The reasons that can provoke the development of isthmic-cervical insufficiency are divided into anatomical and functional. TO anatomical reasons include traumatic injuries cervix of various origins– ruptures sustained during childbirth large fruit, obstetrics, improper suturing and the formation of rough scars, etc. birth defects cervical development, infantilism, increased amount androgens, congenital dysplasia fabrics are functional reasons development of ICN.

In addition, the risk of developing isthmic-cervical insufficiency is massive hormonal preparation female body before in vitro fertilization.

Symptoms

Such a pathological condition of the cervix can only be detected by gynecological appointment when viewed using mirrors or digital examination, since most often ICI is asymptomatic. Only in some cases, a pregnant woman may complain of slight discomfort in the vagina, a feeling of heaviness in the lower abdomen, and the presence of a small amount of bloody discharge.

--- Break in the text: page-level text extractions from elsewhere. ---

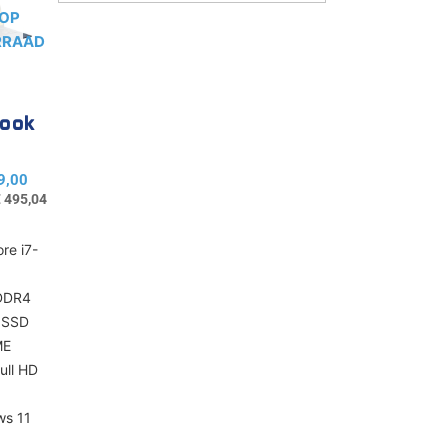
 OP
RRAAD
book
9,00
€
495,04
ore i7-
gina
DDR4
 SSD
ME
ull HD
ws 11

About everyone unpleasant sensations It is necessary to inform the doctor, since in the presence of ICN, a miscarriage can be provoked by coughing, fetal movement, or lifting heavy objects.

When making a diagnosis of “Isthmic-cervical insufficiency”, the doctor is primarily based on data from the anamnesis, examination and instrumental research. From the anamnesis (oral interview), the doctor learns about previous injuries to the cervix, miscarriages, difficult childbirth, etc. Examination allows you to identify any deformation, softening or opening of the cervix, or its pathological shortening.

If ICI is suspected in a pregnant woman, the doctor prescribes additional research using ultrasound. During this study, the size of the cervix, the condition of the internal os are determined and the general state isthmus of the uterus.

Treatment

Treatment of isthmic-cervical insufficiency can be carried out by two methods - surgical and conservative, and their combination is also possible.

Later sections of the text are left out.